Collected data

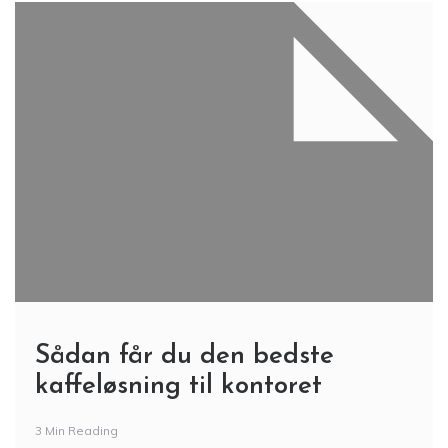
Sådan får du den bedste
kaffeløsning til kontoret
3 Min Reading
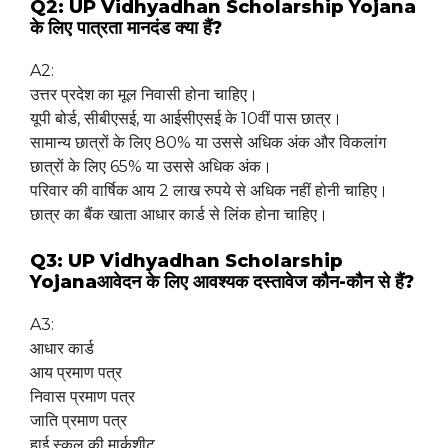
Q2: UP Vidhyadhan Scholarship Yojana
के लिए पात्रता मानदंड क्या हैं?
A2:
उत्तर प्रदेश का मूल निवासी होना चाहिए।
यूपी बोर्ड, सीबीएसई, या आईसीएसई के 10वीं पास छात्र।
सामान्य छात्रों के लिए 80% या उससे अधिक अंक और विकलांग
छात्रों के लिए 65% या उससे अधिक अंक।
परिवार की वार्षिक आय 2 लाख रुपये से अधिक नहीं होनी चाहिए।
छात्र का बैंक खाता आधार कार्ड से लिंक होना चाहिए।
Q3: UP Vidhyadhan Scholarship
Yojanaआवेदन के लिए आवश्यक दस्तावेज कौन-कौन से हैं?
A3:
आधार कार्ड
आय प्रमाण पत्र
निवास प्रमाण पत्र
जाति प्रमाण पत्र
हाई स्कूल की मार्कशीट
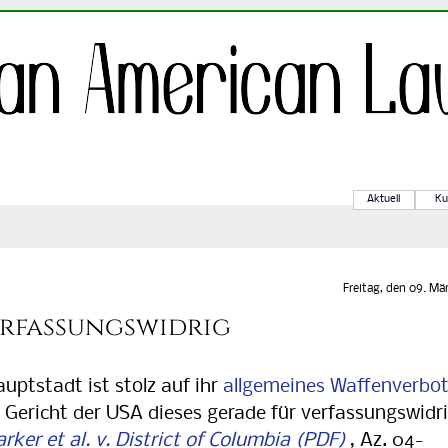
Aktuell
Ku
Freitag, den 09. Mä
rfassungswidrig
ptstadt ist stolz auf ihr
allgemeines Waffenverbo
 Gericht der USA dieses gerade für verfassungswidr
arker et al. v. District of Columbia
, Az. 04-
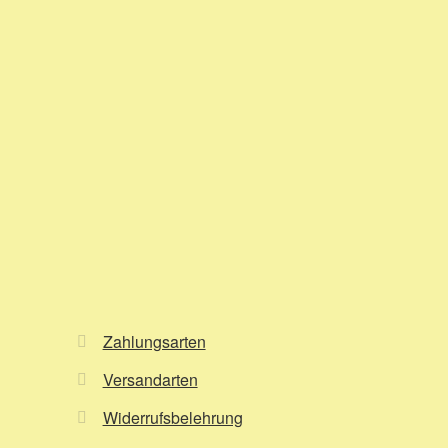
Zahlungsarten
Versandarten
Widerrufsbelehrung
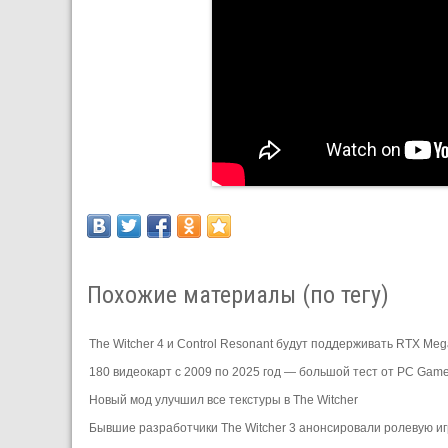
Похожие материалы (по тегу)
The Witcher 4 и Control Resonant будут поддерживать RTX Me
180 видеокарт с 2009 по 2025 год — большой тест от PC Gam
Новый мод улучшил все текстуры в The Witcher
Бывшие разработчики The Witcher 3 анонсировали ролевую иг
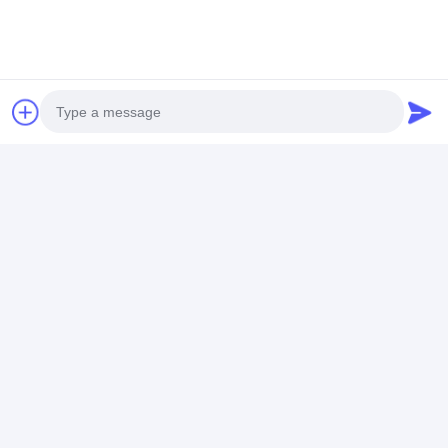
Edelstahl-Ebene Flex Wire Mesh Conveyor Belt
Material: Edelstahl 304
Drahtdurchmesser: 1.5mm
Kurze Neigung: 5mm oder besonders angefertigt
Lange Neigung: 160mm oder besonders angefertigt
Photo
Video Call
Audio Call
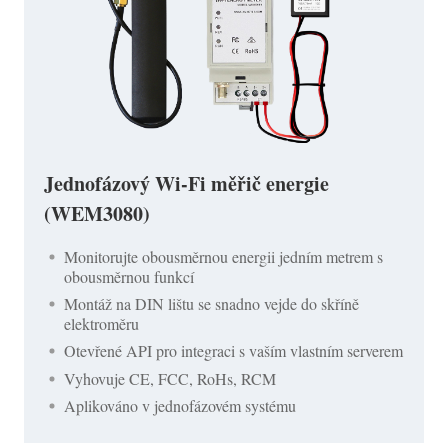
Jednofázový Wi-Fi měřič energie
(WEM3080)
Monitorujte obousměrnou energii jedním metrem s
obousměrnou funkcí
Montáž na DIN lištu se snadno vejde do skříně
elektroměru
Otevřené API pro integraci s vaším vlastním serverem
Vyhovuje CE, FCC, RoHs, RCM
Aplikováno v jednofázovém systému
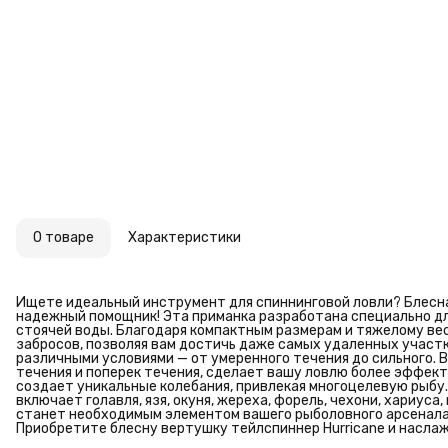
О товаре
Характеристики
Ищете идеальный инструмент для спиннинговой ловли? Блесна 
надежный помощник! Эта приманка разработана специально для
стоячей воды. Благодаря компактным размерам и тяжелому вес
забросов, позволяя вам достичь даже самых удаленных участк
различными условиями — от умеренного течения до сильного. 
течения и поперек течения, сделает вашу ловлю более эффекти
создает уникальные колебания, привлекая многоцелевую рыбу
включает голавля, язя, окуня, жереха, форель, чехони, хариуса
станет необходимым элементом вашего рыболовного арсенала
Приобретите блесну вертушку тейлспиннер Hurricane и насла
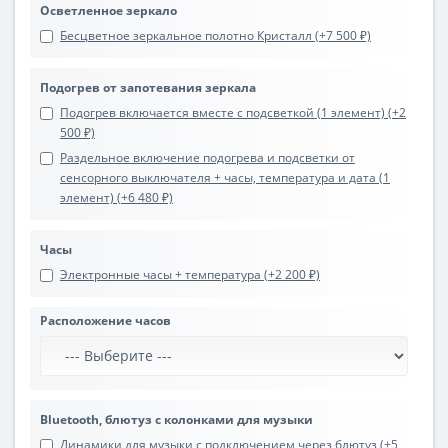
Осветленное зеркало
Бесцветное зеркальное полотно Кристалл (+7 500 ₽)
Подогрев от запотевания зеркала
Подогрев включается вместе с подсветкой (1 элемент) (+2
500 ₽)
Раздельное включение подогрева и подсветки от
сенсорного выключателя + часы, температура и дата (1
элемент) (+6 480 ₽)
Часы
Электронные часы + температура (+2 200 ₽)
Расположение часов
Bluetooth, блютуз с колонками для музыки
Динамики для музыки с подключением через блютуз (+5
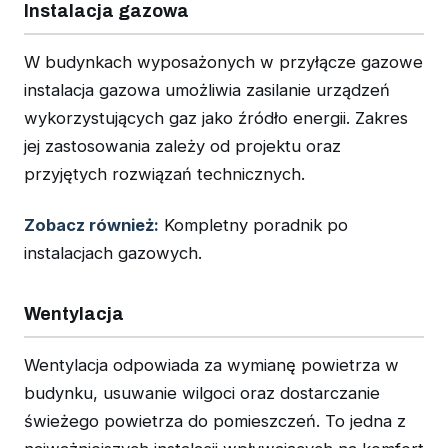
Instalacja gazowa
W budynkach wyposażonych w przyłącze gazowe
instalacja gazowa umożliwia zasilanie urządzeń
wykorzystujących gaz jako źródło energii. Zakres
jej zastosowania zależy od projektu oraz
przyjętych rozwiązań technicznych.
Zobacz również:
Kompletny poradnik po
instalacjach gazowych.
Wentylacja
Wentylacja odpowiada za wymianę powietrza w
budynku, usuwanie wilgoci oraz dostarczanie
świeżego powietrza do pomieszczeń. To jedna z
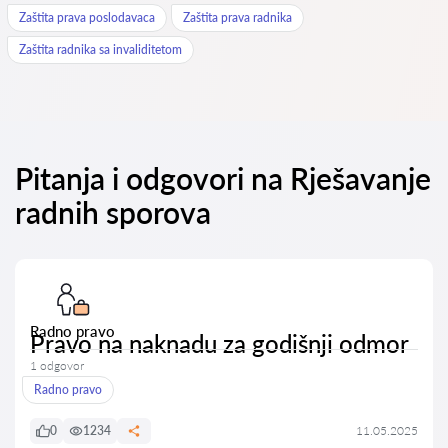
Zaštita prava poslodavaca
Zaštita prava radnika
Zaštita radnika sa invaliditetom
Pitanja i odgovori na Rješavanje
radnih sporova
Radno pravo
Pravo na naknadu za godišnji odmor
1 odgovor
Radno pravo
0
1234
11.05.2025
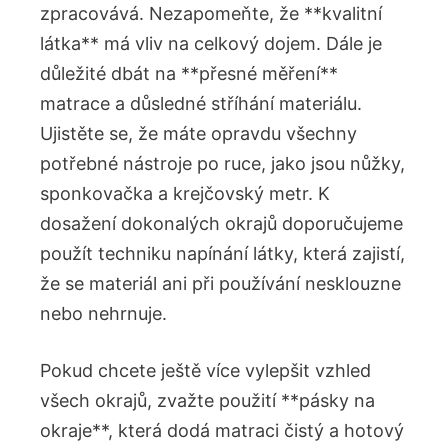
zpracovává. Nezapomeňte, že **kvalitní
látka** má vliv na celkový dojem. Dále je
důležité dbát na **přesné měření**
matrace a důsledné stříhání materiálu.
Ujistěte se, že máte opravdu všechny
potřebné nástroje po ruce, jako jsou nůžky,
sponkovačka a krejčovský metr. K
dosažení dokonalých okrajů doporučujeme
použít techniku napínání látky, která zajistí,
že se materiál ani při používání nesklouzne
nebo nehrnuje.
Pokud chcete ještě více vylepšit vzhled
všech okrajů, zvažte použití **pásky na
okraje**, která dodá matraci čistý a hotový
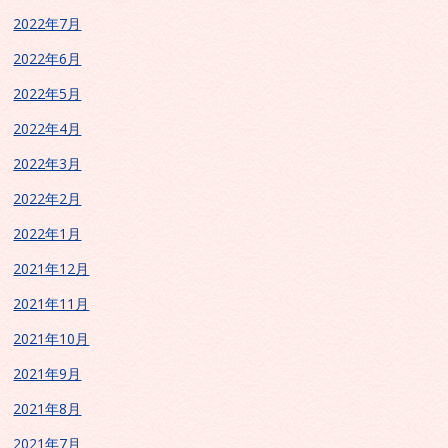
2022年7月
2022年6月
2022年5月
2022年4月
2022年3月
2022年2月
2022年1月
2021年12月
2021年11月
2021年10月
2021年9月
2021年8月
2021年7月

* * *

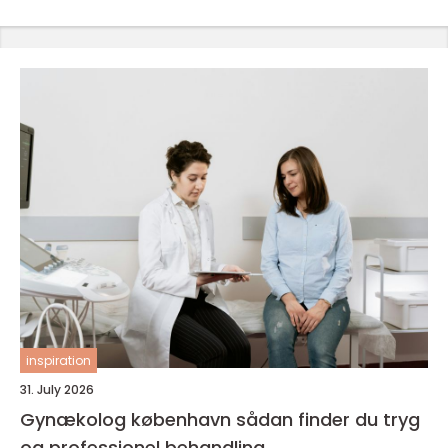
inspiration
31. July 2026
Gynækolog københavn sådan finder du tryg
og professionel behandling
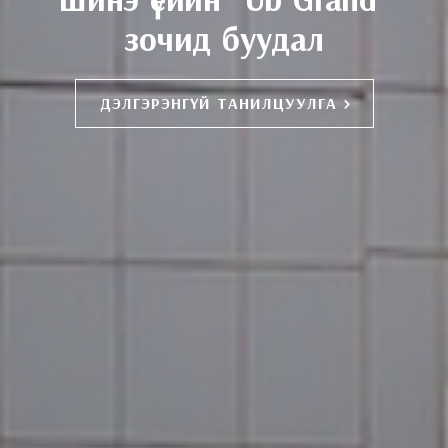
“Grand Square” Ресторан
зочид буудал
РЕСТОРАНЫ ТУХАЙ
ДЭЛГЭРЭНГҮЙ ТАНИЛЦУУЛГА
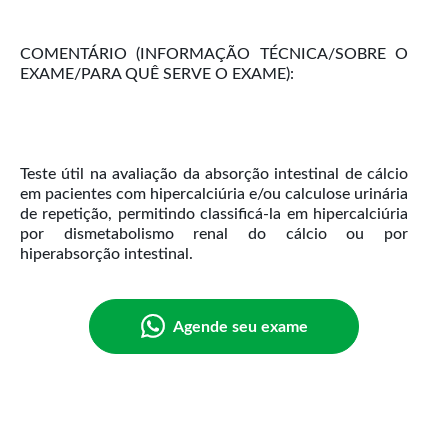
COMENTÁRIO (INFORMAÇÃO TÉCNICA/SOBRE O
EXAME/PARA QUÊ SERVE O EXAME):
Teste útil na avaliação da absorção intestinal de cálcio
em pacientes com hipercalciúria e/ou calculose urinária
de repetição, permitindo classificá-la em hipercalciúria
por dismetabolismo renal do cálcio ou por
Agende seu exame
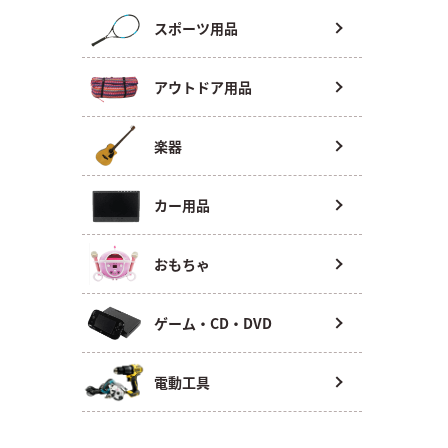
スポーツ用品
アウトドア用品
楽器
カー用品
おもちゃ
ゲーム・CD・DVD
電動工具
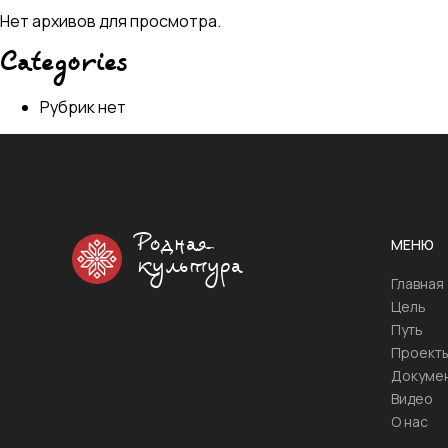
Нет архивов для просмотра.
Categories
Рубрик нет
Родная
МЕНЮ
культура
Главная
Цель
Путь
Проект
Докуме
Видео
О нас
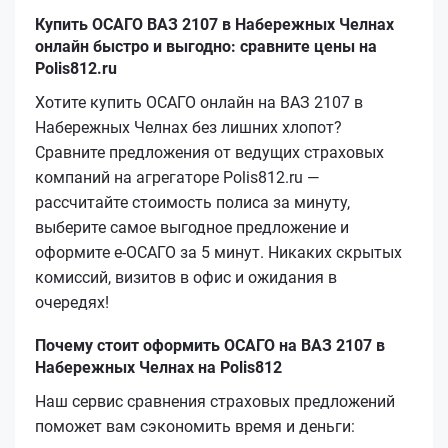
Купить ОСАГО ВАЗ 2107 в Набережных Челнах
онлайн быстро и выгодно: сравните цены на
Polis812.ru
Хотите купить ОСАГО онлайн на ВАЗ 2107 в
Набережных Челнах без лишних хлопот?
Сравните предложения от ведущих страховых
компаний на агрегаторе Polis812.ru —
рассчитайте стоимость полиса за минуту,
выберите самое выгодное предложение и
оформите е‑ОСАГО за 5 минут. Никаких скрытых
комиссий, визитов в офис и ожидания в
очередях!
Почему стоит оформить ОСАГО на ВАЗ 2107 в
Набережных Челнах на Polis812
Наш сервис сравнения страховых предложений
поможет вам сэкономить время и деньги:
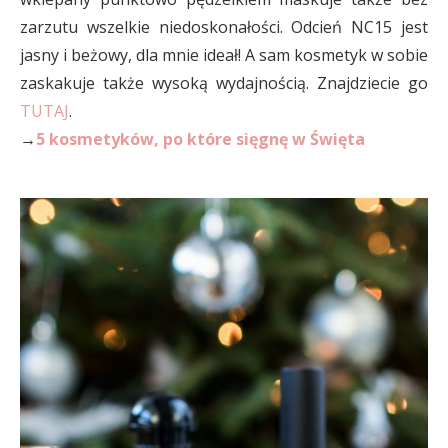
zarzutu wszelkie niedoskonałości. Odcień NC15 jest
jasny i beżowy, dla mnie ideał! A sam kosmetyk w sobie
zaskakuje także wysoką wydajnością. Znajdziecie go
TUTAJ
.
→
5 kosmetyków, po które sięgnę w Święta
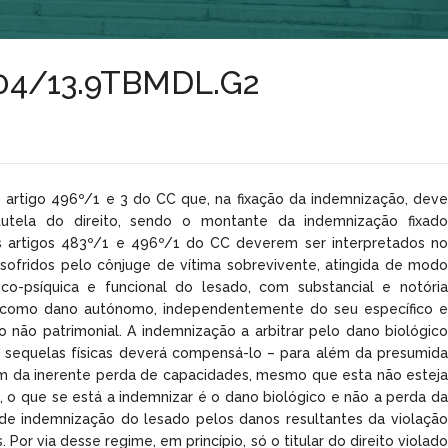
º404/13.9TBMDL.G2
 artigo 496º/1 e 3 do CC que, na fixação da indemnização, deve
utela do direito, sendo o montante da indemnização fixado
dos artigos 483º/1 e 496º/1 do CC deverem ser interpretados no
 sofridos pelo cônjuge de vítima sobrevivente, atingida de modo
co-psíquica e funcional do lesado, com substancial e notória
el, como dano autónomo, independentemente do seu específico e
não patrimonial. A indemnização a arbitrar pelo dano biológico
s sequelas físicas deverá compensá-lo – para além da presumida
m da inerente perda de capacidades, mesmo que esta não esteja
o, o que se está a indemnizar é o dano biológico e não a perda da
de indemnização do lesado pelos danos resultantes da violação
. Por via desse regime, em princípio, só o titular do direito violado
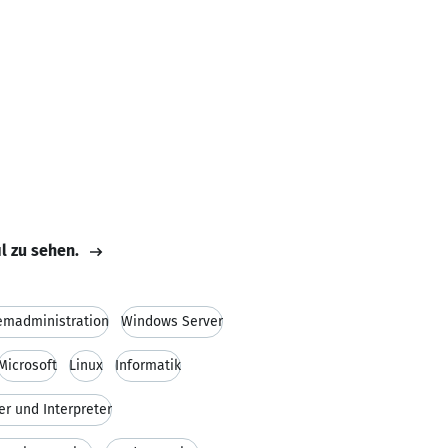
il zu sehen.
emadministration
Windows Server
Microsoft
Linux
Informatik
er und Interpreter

---

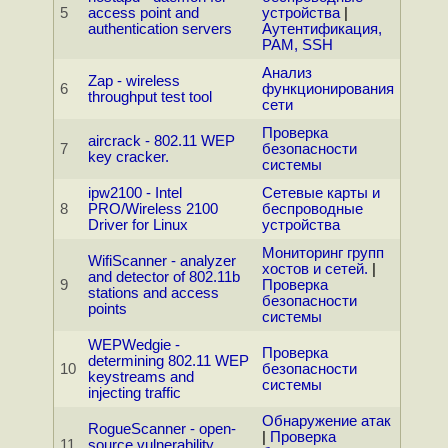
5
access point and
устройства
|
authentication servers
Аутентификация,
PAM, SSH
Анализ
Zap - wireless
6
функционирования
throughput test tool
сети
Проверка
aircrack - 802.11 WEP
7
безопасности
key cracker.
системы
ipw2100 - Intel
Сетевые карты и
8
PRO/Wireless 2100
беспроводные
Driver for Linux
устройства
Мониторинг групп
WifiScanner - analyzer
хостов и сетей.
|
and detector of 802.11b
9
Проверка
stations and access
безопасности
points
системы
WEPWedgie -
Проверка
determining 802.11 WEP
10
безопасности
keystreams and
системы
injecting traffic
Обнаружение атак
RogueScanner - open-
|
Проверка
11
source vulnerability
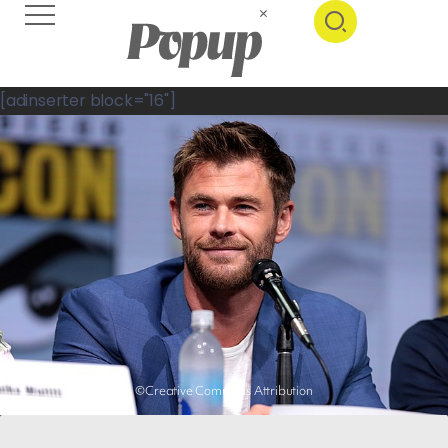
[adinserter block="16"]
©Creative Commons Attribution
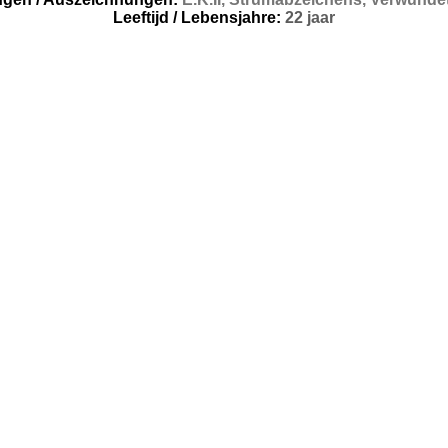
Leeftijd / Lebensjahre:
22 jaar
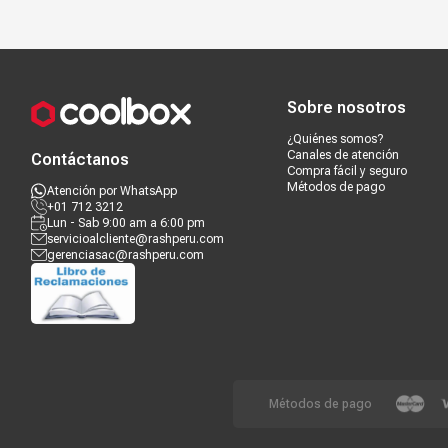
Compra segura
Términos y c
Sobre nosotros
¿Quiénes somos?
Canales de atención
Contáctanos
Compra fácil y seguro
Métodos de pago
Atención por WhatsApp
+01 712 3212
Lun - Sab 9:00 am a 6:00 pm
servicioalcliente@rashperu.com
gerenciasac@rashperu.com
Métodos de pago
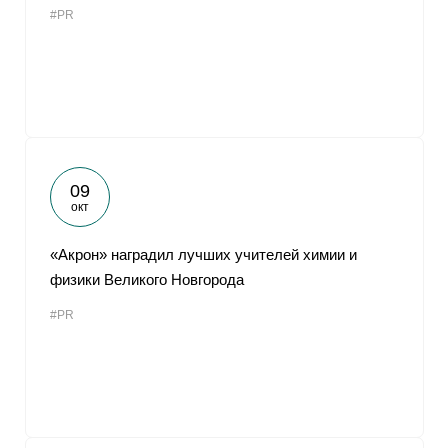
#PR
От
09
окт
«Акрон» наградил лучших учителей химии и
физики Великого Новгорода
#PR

- **WHAT YOU NEED TO DO**:
Return each line above where the word "температура" shows up.

- **RESULT OF THE EXERCISE**:
сенсорного выключателя + часы, температура и дата (1
Электронные часы + температура (+2 200 ₽)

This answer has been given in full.